While Muldrow’s rank and pay remained the same in the new position, her responsibilities, perks, and schedule did not. Instead of working with high-ranking officials on the departmental priorities lodged in the Intelligence Division, she now supervised the day-to-day activities of neighborhood patrol officers. She also lost her FBI clearance that came with the position as well as use of an FBI vehicle. The change of jobs also made Muldrow’s workweek less regular. She had worked a traditional Monday-through-Friday week in the Intelligence Division. After the transfer, she was placed on a rotating schedule that often involved weekend shifts.


The district court held the transfer did not effect a significant change in working conditions or produce a “material employment disadvantage.” The 8th Circuit Court of Appeals affirmed, determining that Muldrow did not show that the transfer caused a “materially significant disadvantage.”

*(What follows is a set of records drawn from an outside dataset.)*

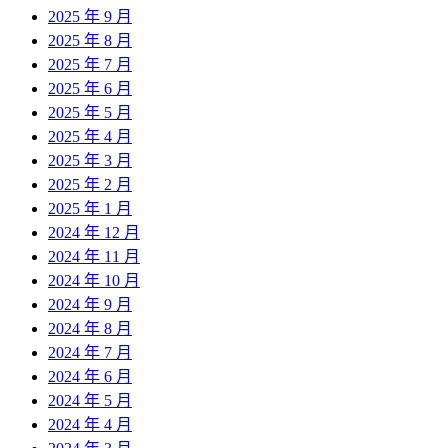
2025 年 9 月
2025 年 8 月
2025 年 7 月
2025 年 6 月
2025 年 5 月
2025 年 4 月
2025 年 3 月
2025 年 2 月
2025 年 1 月
2024 年 12 月
2024 年 11 月
2024 年 10 月
2024 年 9 月
2024 年 8 月
2024 年 7 月
2024 年 6 月
2024 年 5 月
2024 年 4 月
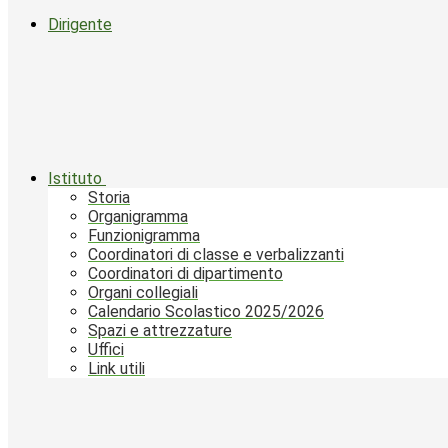
Dirigente
Istituto
Storia
Organigramma
Funzionigramma
Coordinatori di classe e verbalizzanti
Coordinatori di dipartimento
Organi collegiali
Calendario Scolastico 2025/2026
Spazi e attrezzature
Uffici
Link utili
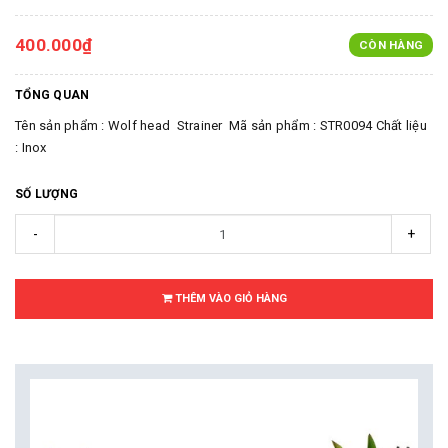
400.000₫
CÒN HÀNG
TỔNG QUAN
Tên sản phẩm : Wolf head Strainer Mã sản phẩm : STR0094 Chất liệu
: Inox
SỐ LƯỢNG
-
+
THÊM VÀO GIỎ HÀNG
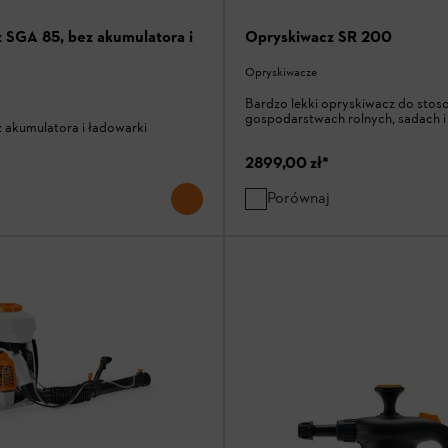
 SGA 85, bez akumulatora i
Opryskiwacz SR 200
Opryskiwacze
Bardzo lekki opryskiwacz do stos
gospodarstwach rolnych, sadach i
 akumulatora i ładowarki
2899,00 zł
*
Porównaj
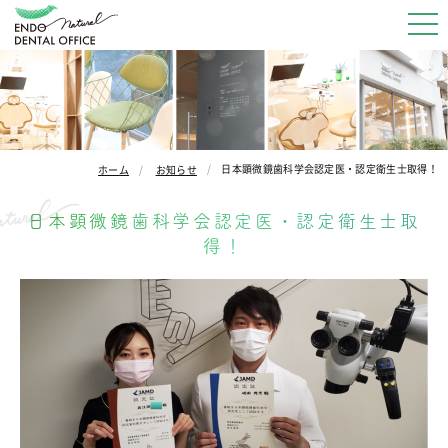
日本顕微鏡歯科学会認定医・認定衛生士取得！
ホーム
お知らせ
日本顕微鏡歯科学会認定医・認定衛生士取
得！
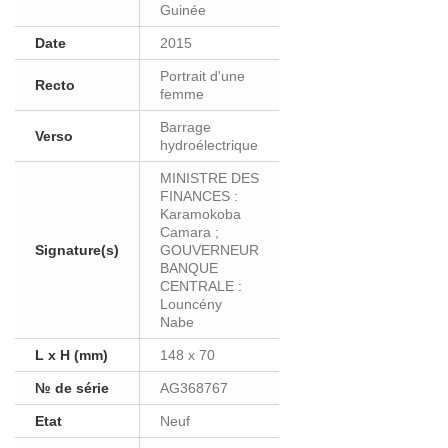
Guinée
Date
2015
Portrait d'une
Recto
femme
Barrage
Verso
hydroélectrique
MINISTRE DES
FINANCES :
Karamokoba
Camara ;
Signature(s)
GOUVERNEUR
BANQUE
CENTRALE :
Louncény
Nabe
L x H (mm)
148 x 70
№ de série
AG368767
Etat
Neuf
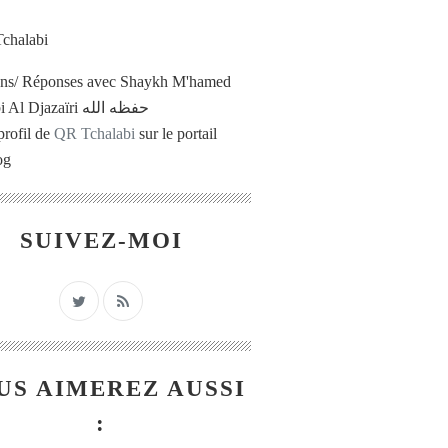
ons/ Réponses avec Shaykh M'hamed
Tchalabi Al Djazaïri حفظه الله
profil de
QR Tchalabi
sur le portail
og
SUIVEZ-MOI
US AIMEREZ AUSSI
:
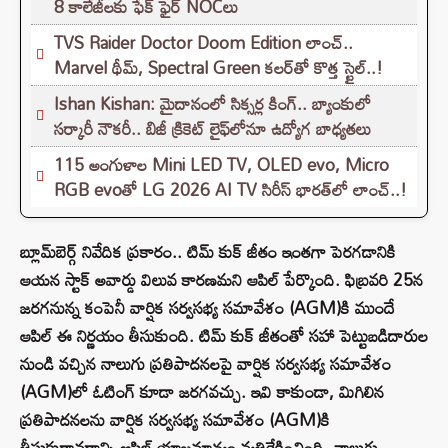
8 కాలేజీలకు ఫేక్ ఫైర్ NOCలు
TVS Raider Doctor Doom Edition లాంచ్..
Marvel థీమ్, Spectral Green కలర్‌తో కొత్త స్టైల్..!
Ishan Kishan: మైదానంలో సిక్సర్ల కింగ్.. బ్యాంకులో
సర్కారీ నౌకరీ.. బిజీ క్రికెట్ లైఫ్‌లోనూ ఉద్యోగ బాధ్యతలు
115 అంగుళాల Mini LED TV, OLED evo, Micro
RGB evoతో LG 2026 AI TV సిరీస్ భారత్‌లో లాంచ్..!
బ్లూమ్‌బెర్గ్ నివేదిక ప్రకారం.. టిమ్ కుక్ జీతం ఇంతగా పెరగడానికి
ఆయన స్టాక్ అవార్డు విలువ కారణమని ఆపిల్ పేర్కొంది. ఫిబ్రవరి 25న
జరగనున్న కంపెనీ వార్షిక సర్వసభ్య సమావేశం (AGM)కి ముందే
ఆపిల్ ఈ నిర్ణయం తీసుకుంది. టిమ్ కుక్ జీతంతో సహా పెట్టుబడిదారుల
నుండి వచ్చిన నాలుగు ప్రతిపాదనలపై వార్షిక సర్వసభ్య సమావేశం
(AGM)లో ఓటింగ్ కూడా జరగవచ్చు. ఇవి కాకుండా, మిగిలిన
ప్రతిపాదనలను వార్షిక సర్వసభ్య సమావేశం (AGM)కి
తీసుకురావడాన్ని ఆపిల్ యాజమాన్యం వ్యతిరేకించింది. నాలుగు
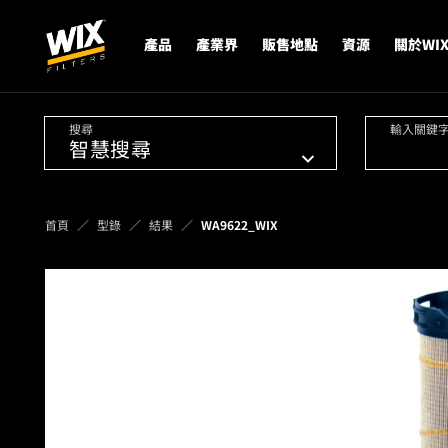
產品
產業界
販售地點
資源
關於WI
搜尋
輸入關鍵
首頁
型錄
結果
WA9622_WIX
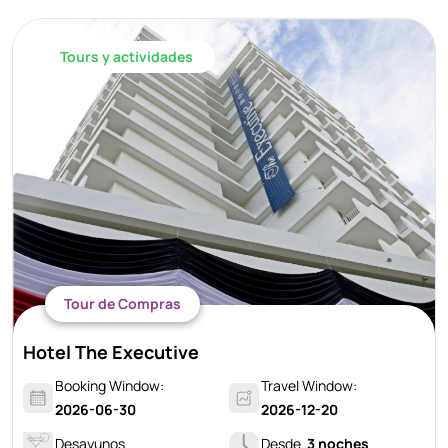
Tours y actividades
Tour de Compras
Hotel The Executive
Booking Window:
Travel Window:
2026-06-30
2026-12-20
Desayunos
Desde
3 noches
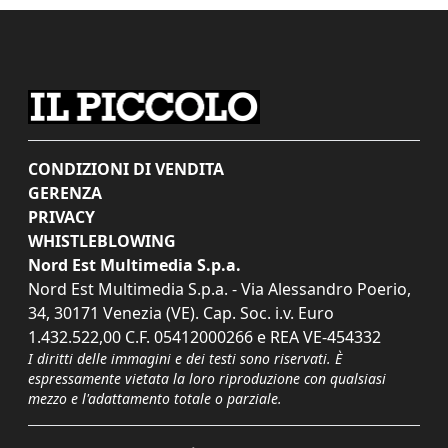
CONDIZIONI DI VENDITA
GERENZA
PRIVACY
WHISTLEBLOWING
Nord Est Multimedia S.p.a.
Nord Est Multimedia S.p.a. - Via Alessandro Poerio,
34, 30171 Venezia (VE). Cap. Soc. i.v. Euro
1.432.522,00 C.F. 05412000266 e REA VE-454332
I diritti delle immagini e dei testi sono riservati. È
espressamente vietata la loro riproduzione con qualsiasi
mezzo e l'adattamento totale o parziale.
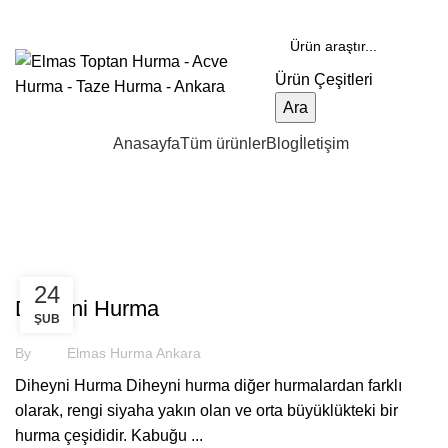
DOĞAL VE TOPTAN HURMALAR…
Ürün Çeşitleri
Ara
Ürün Çeşitleri
Anasayfa
Tüm ürünler
Blog
İletişim
Posts by
Elmas Hurma Ankara
HURMA
24
Diheyni Hurma
ŞUB
By
Elmas Hurma Ankara
Diheyni Hurma Diheyni hurma diğer hurmalardan farklı
olarak, rengi siyaha yakın olan ve orta büyüklükteki bir
hurma çeşididir. Kabuğu ...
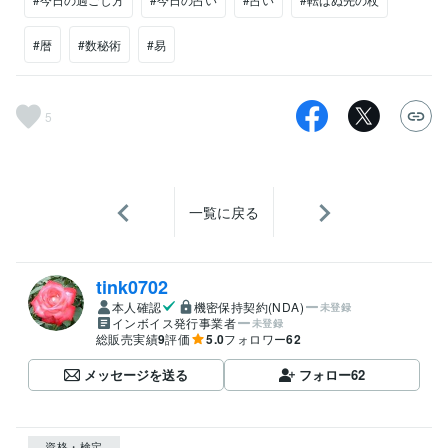
#暦
#数秘術
#易
5
一覧に戻る
tink0702
本人確認
機密保持契約(NDA)
未登録
インボイス発行事業者
未登録
総販売実績
9
評価
5.0
フォロワー
62
メッセージを送る
フォロー
62
資格・検定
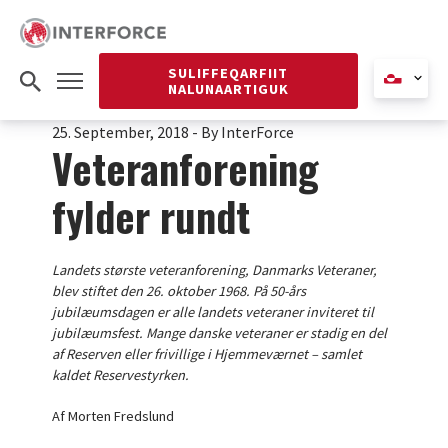
SULIFFEQARFIIT
NALUNAARTIGUK
25. September, 2018
-
By InterForce
Veteranforening
fylder rundt
Landets største veteranforening, Danmarks Veteraner,
blev stiftet den 26. oktober 1968. På 50-års
jubilæumsdagen er alle landets veteraner inviteret til
jubilæumsfest. Mange danske veteraner er stadig en del
af Reserven eller frivillige i Hjemmeværnet – samlet
kaldet Reservestyrken.
Af Morten Fredslund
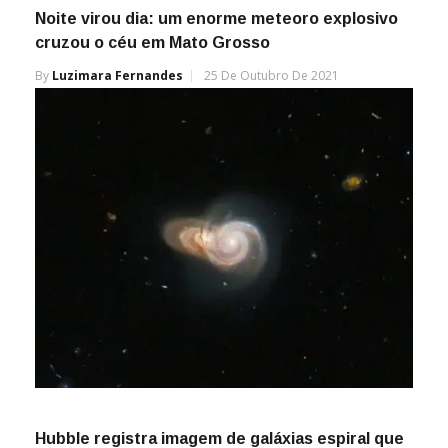
Noite virou dia: um enorme meteoro explosivo
cruzou o céu em Mato Grosso
By
Luzimara Fernandes
25 De Outubro De 2021
Hubble registra imagem de galáxias espiral que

The Supreme Court Decision


The Supreme Court reversed the lower courts’ rulings, holding that to make out a Title VII discrimination claim, a transferee need only “show some harm respecting an identifiable term or condition of employment” rather than “significant,” “material” or “serious” harm. 


The court added that if Muldrow could properly prove her allegations about her job transfer, she would overcome this low bar “with room to spare.”


Takeaway for Employers


While the court’s ruling was limited to job transfers, the “harm” standard will likely apply to a broad range of employment decisions that similarly involve no changes to title or pay---such as revoking remote, hybrid or flextime work options---as well as other actions that affect employees’ “responsibilities, perks, and schedules.”